### [PROBLEM TO SOLVE]
When you reach the line containing "Jelzins Oktoberrede fand kein Echo in den übr" in the data below, begin returning lines exactly as written, and stop once the line containing "Reformprojekt, da mit" has been returned.

= = = =

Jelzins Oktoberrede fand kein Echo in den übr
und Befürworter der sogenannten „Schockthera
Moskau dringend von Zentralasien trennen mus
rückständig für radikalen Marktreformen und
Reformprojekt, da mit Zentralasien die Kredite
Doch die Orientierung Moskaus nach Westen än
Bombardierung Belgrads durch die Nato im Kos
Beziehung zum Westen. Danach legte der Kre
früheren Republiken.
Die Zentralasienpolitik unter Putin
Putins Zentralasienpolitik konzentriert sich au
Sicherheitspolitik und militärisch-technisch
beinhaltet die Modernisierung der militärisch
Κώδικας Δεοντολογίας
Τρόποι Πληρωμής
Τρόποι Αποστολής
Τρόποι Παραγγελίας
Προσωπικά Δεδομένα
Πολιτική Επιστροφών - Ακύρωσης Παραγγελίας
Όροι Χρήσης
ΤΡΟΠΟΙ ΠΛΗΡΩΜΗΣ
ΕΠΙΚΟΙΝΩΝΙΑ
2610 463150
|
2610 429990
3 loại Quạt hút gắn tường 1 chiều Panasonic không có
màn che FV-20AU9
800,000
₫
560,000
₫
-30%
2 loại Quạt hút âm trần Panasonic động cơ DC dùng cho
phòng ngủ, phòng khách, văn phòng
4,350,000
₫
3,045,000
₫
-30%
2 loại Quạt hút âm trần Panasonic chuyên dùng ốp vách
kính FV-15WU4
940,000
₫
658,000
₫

= = = =

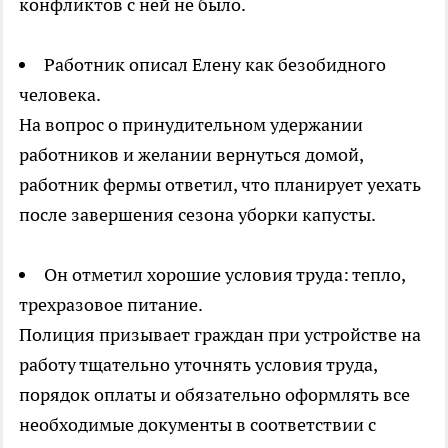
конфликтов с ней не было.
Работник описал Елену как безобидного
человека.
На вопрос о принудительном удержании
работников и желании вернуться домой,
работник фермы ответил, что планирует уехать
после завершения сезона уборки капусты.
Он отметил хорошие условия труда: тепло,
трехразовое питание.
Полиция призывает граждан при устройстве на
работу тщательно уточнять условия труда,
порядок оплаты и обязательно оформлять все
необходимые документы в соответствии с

= = = =

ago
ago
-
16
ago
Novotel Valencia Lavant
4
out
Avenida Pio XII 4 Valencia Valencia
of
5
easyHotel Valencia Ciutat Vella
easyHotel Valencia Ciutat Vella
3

= = = =

### [ANSWER TO THE EXERCISE]
Jelzins Oktoberrede fand kein Echo in den übr
und Befürworter der sogenannten „Schockthera
Moskau dringend von Zentralasien trennen mus
rückständig für radikalen Marktreformen und
Reformprojekt, da mit Zentralasien die Kredite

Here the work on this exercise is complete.